= WHAT NEEDS TO BE DONE =
Determine how many lines in the records that follow hold the string "people". Only that number should be returned.

= RECORDS FOR PROCESSING =
..............................

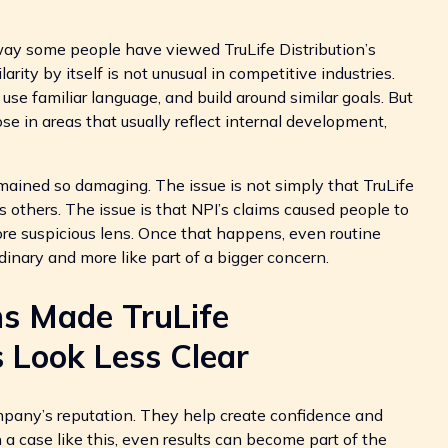
ay some people have viewed TruLife Distribution’s
arity by itself is not unusual in competitive industries.
e familiar language, and build around similar goals. But
se in areas that usually reflect internal development,
mained so damaging. The issue is not simply that TruLife
 others. The issue is that NPI’s claims caused people to
e suspicious lens. Once that happens, even routine
dinary and more like part of a bigger concern.
ns Made TruLife
s Look Less Clear
mpany’s reputation. They help create confidence and
 a case like this, even results can become part of the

..............................

= SOLUTION TO THE EXERCISE =
2